Content starts
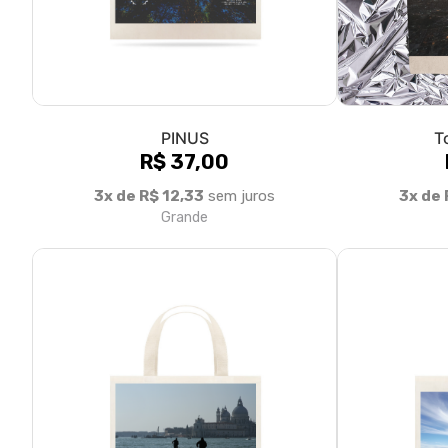
Itália - Veneza
Bahia
R$ 35,90
3x de R$ 11,97
sem juros
3x de 
Grande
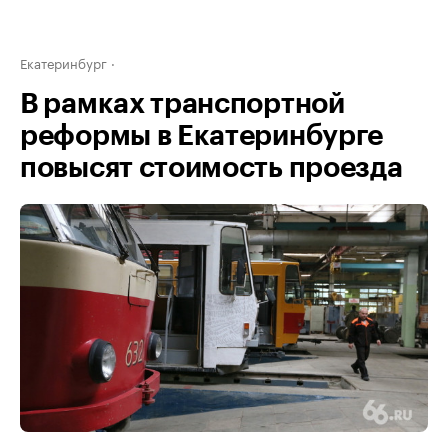
Екатеринбург
В рамках транспортной
реформы в Екатеринбурге
повысят стоимость проезда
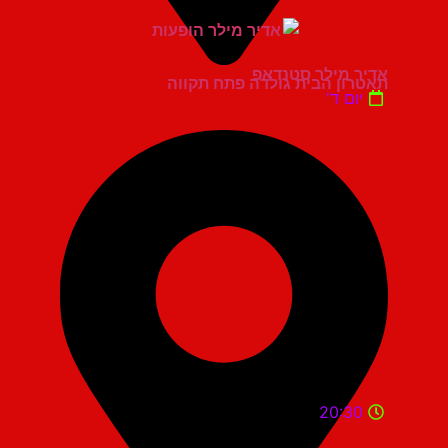
אדיר מילר סטנדאפ
תאטרון הבית גולדה פתח תקווה
יום ד'
20:30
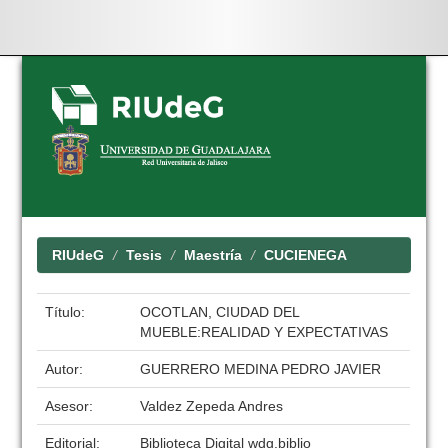
Skip
navigation
RIUdeG
Tesis
Maestría
CUCIENEGA
Título:
OCOTLAN, CIUDAD DEL
MUEBLE:REALIDAD Y EXPECTATIVAS
Autor:
GUERRERO MEDINA PEDRO JAVIER
Asesor:
Valdez Zepeda Andres
Editorial:
Biblioteca Digital wdg.biblio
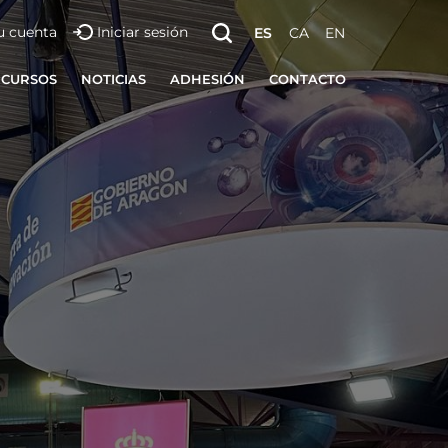
u cuenta
Iniciar sesión
ES
CA
EN
ECURSOS
NOTICIAS
ADHESIÓN
CONTACTO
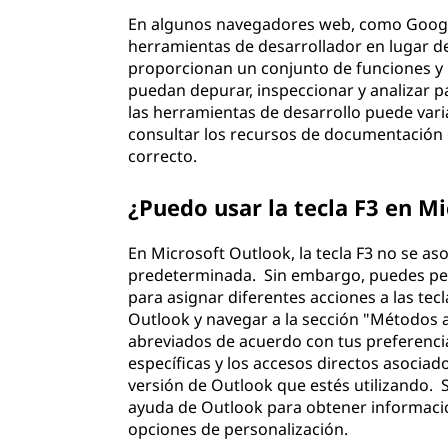
En algunos navegadores web, como Google 
herramientas de desarrollador en lugar de
proporcionan un conjunto de funciones y 
puedan depurar, inspeccionar y analizar p
las herramientas de desarrollo puede var
consultar los recursos de documentación 
correcto.
¿Puedo usar la tecla F3 en M
En Microsoft Outlook, la tecla F3 no se a
predeterminada. Sin embargo, puedes per
para asignar diferentes acciones a las tecl
Outlook y navegar a la sección "Métodos 
abreviados de acuerdo con tus preferenci
específicas y los accesos directos asocia
versión de Outlook que estés utilizando.
ayuda de Outlook para obtener informació
opciones de personalización.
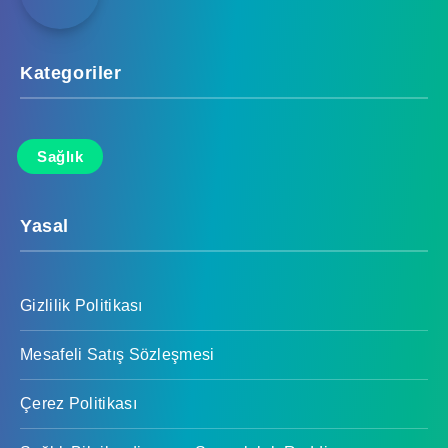
Kategoriler
Sağlık
Yasal
Gizlilik Politikası
Mesafeli Satış Sözleşmesi
Çerez Politikası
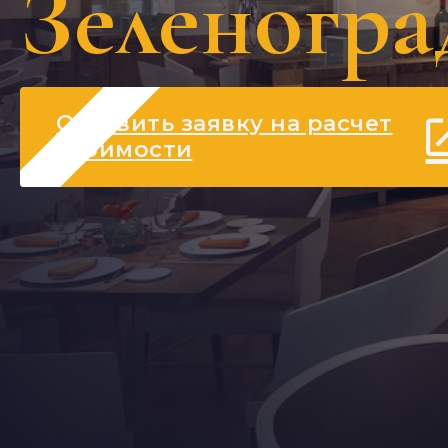
Зеленогра
Оставить заявку на расчет
стоимости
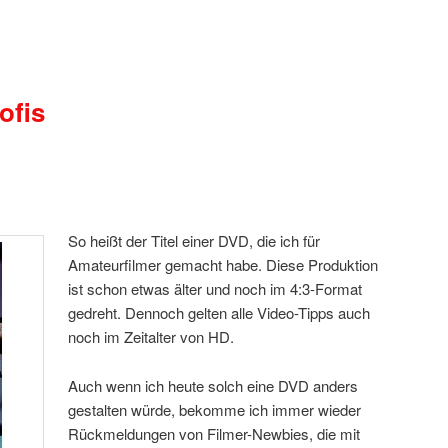
ofis
So heißt der Titel einer DVD, die ich für
Amateurfilmer gemacht habe. Diese Produktion
ist schon etwas älter und noch im 4:3-Format
gedreht. Dennoch gelten alle Video-Tipps auch
noch im Zeitalter von HD.
Auch wenn ich heute solch eine DVD anders
gestalten würde, bekomme ich immer wieder
Rückmeldungen von Filmer-Newbies, die mit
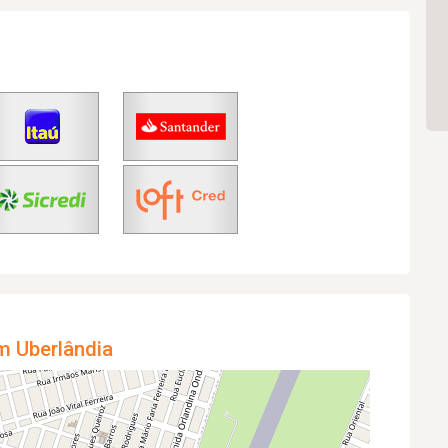
m Uberlândia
Content ends
▶ [EXERCISE OBJECTIVE] Restate the full listing word for word, excluding images.

▶ [SOLUTION]
Itália - Veneza
Bahia
R$ 35,90
3x de R$ 11,97
sem juros
3x de 
Grande
Екатеринбург
В рамках транспортной
реформы в Екатеринбурге
повысят стоимость проезда
אדיר מילר סטנדאפ
תאטרון הבית גולדה פתח תקווה
יום ד'
20:30
Skip
navigation
RIUdeG
Tesis
Maestría
CUCIENEGA
Título:
OCOTLAN, CIUDAD DEL
MUEBLE:REALIDAD Y EXPECTATIVAS
Autor:
GUERRERO MEDINA PEDRO JAVIER
Asesor:
Valdez Zepeda Andres
Editorial:
Biblioteca Digital wdg.biblio
u cuenta
Iniciar sesión
ES
CA
EN
ECURSOS
NOTICIAS
ADHESIÓN
CONTACTO
En algunos navegadores web, como Google 
herramientas de desarrollador en lugar de
proporcionan un conjunto de funciones y 
puedan depurar, inspeccionar y analizar p
las herramientas de desarrollo puede var
consultar los recursos de documentación 
correcto.
¿Puedo usar la tecla F3 en M
En Microsoft Outlook, la tecla F3 no se a
predeterminada. Sin embargo, puedes per
para asignar diferentes acciones a las tecl
Outlook y navegar a la sección "Métodos 
abreviados de acuerdo con tus preferenci
específicas y los accesos directos asocia
versión de Outlook que estés utilizando.
ayuda de Outlook para obtener informació
opciones de personalización.
Kategoriler
Sağlık
Yasal
Gizlilik Politikası
Mesafeli Satış Sözleşmesi
Çerez Politikası
Зеленогра
Оставить заявку на расчет
стоимости
ofis
So heißt der Titel einer DVD, die ich für
Amateurfilmer gemacht habe. Diese Produktion
ist schon etwas älter und noch im 4:3-Format
gedreht. Dennoch gelten alle Video-Tipps auch
noch im Zeitalter von HD.
Auch wenn ich heute solch eine DVD anders
gestalten würde, bekomme ich immer wieder
Rückmeldungen von Filmer-Newbies, die mit
m Uberlândia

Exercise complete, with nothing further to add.